* **TASK DETAILS**
The material below holds a span beginning at the line with "Ez a termék" and ending at the line with "Értesítés az elérhetőségről". Quote that span exactly, both ends included, and only that span.

====== DATA EXCERPTS ======

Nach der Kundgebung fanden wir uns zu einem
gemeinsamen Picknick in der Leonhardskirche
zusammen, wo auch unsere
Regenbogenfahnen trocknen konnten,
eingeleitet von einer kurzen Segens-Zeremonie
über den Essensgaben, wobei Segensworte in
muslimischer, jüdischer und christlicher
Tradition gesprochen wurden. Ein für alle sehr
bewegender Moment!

======
====== DATA EXCERPTS ======

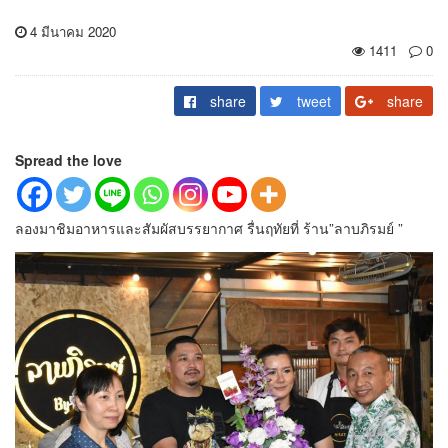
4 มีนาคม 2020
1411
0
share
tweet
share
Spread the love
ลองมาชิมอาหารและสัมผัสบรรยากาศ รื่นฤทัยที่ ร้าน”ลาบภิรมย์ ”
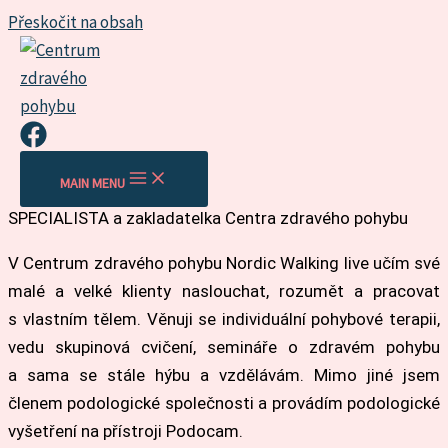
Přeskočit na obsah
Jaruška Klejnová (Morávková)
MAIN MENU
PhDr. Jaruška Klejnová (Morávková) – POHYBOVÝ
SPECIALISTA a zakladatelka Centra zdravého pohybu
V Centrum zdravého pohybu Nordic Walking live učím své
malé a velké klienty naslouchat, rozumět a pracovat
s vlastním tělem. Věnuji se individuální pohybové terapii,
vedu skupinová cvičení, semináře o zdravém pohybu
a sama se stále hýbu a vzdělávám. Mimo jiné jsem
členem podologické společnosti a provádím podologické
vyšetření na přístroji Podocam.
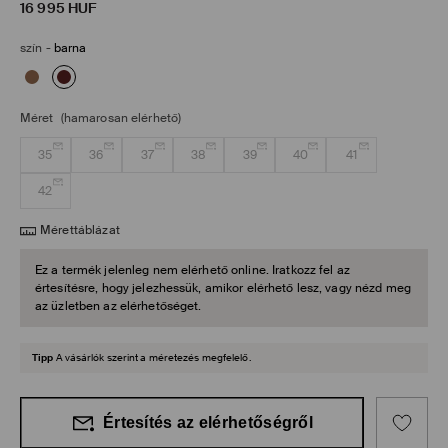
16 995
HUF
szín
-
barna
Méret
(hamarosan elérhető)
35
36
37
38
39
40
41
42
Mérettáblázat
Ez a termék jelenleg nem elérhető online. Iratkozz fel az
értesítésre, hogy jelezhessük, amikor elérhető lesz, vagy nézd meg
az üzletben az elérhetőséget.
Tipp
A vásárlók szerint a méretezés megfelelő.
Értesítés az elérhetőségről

======

* **ANSWER SECTION**
Ez a termék jelenleg nem elérhető online. Iratkozz fel az
értesítésre, hogy jelezhessük, amikor elérhető lesz, vagy nézd meg
az üzletben az elérhetőséget.
Tipp
A vásárlók szerint a méretezés megfelelő.
Értesítés az elérhetőségről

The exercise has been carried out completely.